Kto potrzebuje sitcomów, kiedy Movistar jeździ na Grand Tour?
Takie jest pogarda Movistar dla niemieckich legend electro, Sash!, wczoraj postanowiły zniszczyć jedyną nadzieję Ekwadoru na chwałę Vuelta a Espana.
Uderzając w posępne górne zbocza Picon Blanco, niegrzeczny przeciwny wiatr uniemożliwiał jakiekolwiek prawdziwe ataki uczestników klasyfikacji generalnej i wyglądało na to, że walka o czerwień będzie zarezerwowana na inny dzień.
Jedynym człowiekiem, który walczył o utrzymanie tempa, był niedawno koronowany mistrz olimpijski Richard Carapaz, prawdopodobnie przytłoczony tym całym nastrojowym złotem zdobiącym jego rower i kask. Ineos Grenadier ostatecznie stracił minutę ze swoimi rywalami z GC.
Ale znamy narrację. Od rozstania w 2019 roku Carapaz i Movistar nie doszło do polubownego rozłamu. Nie było więc niespodzianką, że z Carapazem w tyle, niektórzy chcieli wbić gwóźdź do trumny.
Najpierw atak starego Alejandro Valverde, zmiękczacza. Następnie od Miguela Angela Lopeza. A na ostatnim kilometrze, Enric Mas, prawdopodobny lider zespołu, odsunął się od grupy. To prawda, że noszącemu czerwoną koszulkę Primozowi Roglicowi zajęło mu tylko 3 sekundy na linii, w dużej mierze ścigany przez swojego kolegę z drużyny Lopeza, ale to się liczy.
Dobrze było zobaczyć trójząb Movistar – największe trio komediowe od czasów The Goodies – kontynuujące fabułę ich przeklętego serialu Netflixa The Least Expected Day.

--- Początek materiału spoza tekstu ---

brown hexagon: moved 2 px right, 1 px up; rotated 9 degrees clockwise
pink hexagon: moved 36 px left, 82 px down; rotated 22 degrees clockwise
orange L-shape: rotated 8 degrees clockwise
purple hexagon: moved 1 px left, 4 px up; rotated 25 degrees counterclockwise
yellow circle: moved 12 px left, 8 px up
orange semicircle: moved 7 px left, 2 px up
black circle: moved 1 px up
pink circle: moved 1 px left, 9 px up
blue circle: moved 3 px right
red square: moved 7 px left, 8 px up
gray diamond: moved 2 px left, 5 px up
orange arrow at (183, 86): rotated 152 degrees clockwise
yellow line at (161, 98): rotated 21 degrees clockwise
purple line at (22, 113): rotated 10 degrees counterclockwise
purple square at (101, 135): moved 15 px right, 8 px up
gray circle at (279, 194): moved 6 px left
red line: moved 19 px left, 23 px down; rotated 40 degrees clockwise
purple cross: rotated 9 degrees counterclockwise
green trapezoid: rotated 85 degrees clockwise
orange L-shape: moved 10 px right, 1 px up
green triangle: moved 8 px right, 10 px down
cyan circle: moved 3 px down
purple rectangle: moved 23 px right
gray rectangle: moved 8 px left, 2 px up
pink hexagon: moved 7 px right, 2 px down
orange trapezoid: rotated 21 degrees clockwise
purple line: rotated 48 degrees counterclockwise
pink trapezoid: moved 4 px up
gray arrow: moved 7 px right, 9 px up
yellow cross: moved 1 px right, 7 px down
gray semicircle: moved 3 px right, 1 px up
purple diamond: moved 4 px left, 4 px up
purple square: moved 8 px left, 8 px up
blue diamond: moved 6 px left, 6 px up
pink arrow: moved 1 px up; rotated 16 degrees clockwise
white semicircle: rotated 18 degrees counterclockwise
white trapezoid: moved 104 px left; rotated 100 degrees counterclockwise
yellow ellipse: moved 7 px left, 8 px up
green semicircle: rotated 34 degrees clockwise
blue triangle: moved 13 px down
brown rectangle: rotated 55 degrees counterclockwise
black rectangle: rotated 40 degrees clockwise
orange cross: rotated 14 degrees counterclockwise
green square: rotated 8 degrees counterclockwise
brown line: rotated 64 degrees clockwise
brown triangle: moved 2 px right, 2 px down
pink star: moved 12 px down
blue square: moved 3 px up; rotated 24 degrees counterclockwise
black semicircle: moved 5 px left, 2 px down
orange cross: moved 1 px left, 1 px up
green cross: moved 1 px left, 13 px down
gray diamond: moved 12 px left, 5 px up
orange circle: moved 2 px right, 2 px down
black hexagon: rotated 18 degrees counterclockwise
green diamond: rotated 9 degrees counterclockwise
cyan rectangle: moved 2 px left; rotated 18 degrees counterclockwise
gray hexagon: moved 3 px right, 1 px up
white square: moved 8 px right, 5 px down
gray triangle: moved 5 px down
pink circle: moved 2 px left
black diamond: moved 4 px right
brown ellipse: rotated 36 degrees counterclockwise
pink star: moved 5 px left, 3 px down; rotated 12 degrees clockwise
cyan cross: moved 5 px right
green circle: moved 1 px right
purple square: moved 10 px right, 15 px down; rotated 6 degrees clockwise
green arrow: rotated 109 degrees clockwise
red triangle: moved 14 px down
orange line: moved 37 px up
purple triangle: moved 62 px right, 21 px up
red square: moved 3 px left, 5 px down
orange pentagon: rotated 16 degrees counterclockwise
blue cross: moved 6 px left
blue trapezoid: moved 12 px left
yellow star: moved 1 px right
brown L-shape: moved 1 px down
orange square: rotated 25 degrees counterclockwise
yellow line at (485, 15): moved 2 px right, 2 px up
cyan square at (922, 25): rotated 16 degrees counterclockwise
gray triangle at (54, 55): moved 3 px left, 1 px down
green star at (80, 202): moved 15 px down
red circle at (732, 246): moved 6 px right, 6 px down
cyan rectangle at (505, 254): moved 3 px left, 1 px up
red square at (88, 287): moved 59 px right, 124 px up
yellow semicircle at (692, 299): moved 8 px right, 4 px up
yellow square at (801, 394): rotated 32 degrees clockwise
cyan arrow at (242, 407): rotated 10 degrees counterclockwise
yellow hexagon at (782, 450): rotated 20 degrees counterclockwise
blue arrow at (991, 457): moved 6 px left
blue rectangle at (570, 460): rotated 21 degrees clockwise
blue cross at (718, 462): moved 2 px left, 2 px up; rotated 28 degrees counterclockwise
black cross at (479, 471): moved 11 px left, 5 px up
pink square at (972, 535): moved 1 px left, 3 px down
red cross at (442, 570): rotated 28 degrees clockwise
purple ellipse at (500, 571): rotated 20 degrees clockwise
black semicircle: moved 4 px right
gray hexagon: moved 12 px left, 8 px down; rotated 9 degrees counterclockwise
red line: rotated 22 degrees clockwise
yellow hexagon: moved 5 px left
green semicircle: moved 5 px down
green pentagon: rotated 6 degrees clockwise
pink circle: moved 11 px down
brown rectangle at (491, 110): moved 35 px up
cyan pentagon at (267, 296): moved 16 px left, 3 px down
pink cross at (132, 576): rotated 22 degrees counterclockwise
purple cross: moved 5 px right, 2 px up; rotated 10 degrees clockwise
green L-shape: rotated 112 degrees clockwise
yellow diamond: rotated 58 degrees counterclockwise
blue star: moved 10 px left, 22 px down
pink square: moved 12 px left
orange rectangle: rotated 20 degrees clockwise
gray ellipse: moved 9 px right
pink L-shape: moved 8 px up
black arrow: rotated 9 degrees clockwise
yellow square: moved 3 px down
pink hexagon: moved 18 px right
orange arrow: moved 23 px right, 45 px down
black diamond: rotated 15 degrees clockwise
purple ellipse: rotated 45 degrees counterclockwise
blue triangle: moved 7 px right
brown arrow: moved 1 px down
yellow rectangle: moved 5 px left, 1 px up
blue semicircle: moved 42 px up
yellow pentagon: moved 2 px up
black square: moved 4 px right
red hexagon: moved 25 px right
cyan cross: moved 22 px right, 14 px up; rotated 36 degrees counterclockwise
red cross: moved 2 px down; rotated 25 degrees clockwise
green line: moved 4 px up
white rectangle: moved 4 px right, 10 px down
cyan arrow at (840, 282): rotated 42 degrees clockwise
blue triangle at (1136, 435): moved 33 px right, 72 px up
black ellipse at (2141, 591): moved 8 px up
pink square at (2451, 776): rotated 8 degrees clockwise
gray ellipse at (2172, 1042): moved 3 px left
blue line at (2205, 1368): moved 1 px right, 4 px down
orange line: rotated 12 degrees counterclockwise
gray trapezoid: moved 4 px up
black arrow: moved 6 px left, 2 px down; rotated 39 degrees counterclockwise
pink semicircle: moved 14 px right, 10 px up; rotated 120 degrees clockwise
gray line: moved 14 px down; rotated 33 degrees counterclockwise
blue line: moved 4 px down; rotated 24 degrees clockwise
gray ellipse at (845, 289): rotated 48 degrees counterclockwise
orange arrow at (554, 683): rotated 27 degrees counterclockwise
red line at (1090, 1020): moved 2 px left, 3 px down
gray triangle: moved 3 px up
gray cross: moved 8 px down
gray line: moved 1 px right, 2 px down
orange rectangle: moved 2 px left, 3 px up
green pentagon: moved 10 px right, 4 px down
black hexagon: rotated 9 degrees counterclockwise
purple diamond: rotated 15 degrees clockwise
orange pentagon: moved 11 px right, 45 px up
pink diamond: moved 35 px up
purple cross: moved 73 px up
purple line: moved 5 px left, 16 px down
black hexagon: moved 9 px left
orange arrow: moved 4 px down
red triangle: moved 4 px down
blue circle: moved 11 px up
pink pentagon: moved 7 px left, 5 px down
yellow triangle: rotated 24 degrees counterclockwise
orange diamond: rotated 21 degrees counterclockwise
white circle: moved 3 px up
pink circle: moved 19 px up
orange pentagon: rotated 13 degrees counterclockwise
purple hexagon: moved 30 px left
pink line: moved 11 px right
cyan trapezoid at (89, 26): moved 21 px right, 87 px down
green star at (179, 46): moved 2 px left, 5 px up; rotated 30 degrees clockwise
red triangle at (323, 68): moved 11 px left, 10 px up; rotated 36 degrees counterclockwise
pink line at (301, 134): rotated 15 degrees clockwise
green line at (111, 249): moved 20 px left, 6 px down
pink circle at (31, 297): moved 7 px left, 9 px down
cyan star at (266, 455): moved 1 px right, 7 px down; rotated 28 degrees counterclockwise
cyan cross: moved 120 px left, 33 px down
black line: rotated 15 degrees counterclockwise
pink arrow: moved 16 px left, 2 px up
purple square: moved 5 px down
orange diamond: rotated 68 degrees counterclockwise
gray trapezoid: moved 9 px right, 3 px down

Seria 3 gwarantuje bycie korkonikiem.
Jeśli chodzi o resztę, to było tak, jak przed rozpoczęciem dnia, największa przejażdżka Fabio Aru, cieszącego się swoją ostatnią hoorah z imponującym 13-tym w dniu.
Jeśli chodzi o etap, to była bajka dla Estończyka Reina Taaramae – powiedział Ryan Terry May według Seana Kelly’ego – który świętował dziesięć lat od swojego ostatniego zwycięstwa w Vuelta nie tylko na etapie, ale także na prowadzeniu w wyścigu. Udało mu się przechytrzyć i przechytrzyć Joe Dombrowskiego i króla Kenny'ego Ellissonde do zwycięstwa.
Dowód, że Rein w Hiszpanii wygrywa głównie na P(lain)icon Blanco.